There will be nothing new in this post. It's mostly for me to precisely put down what I am thinking and feeling and what I should do about it.
I am going through a pretty common part of my emotional life, a bit where I am not motivated to do very much, I just want to sit in the lovely sunshine with a beer, a bong hit, and a book, listening to reggae. So far in my life this recipe has worked every time to make me happy. When I think to myself as to what I really want to do with my life, it pretty much comes down to that.
However, I am a human raised in a culture of productivity.
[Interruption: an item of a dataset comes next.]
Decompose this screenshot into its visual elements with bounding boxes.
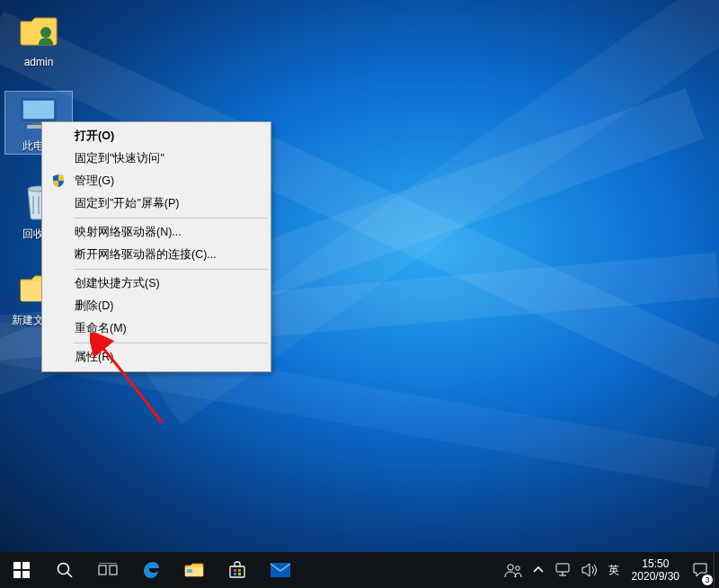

I have been taught that I should do my part, not be a slacker, try to have goals and achieve them. I have a duty to other people to "do my part" and so therefore not doing anything is immoral. Laziness is wrong.
There are some people for whom what they want to with their life is be productive. Good for them, but for me these two things are incompatible. As a result I have a conflict between making myself happy right now and a sense of wrongness about that.
Well, what is my duty to my fellow man? How productive do I need to be? What is good enough? I'll start of with the idea that if everyone helped other people more than they were helped (as far as is possible) then the world would be a pretty wonderful place. Do I do that right now? The help I receive is largely from my wife, and I help her too by doing what she hates to do, loving her, and trying to help her be happier. While I believe her to be giving more than she is getting, she seems happy with the arrangement. However, I also provided the funds to help mentor some children, protect some people from horrific diseases, and feed some people. Overall it seems that I am helping more than I am being helped.
Furthermore, I worked in social work, which is almost by definition helping people. I did that for something like fifteen years, and I was good at it. After I quit I had problems of guilt, that there were people hurting because I wasn't working anymore. My wife put forward the opinion that I had done my share for my life, that I had done more good than most people would do in their lifetimes, and that was good enough.
I can therefore conclude that overall in my life I have done more good than harm, and unless I start causing harm to people that should be pretty much true for the rest of my life. Isn't that good enough? It depends whether you think "good enough" is more than doing more good than harm, but rather doing the amount of good that you can do. I could do much more good, give more to charity, volunteer, go back to work, clean the house. The difference between the two "good enoughs" is the area in which I find myself when I feel guilt about just wanting to make myself happy. Nobody, well perhaps almost nobody, does the greatest amount of good they could. Doing more good than harm makes the world better.
I'm going with the idea that I am good enough, and so I'm going to make myself very happy right now.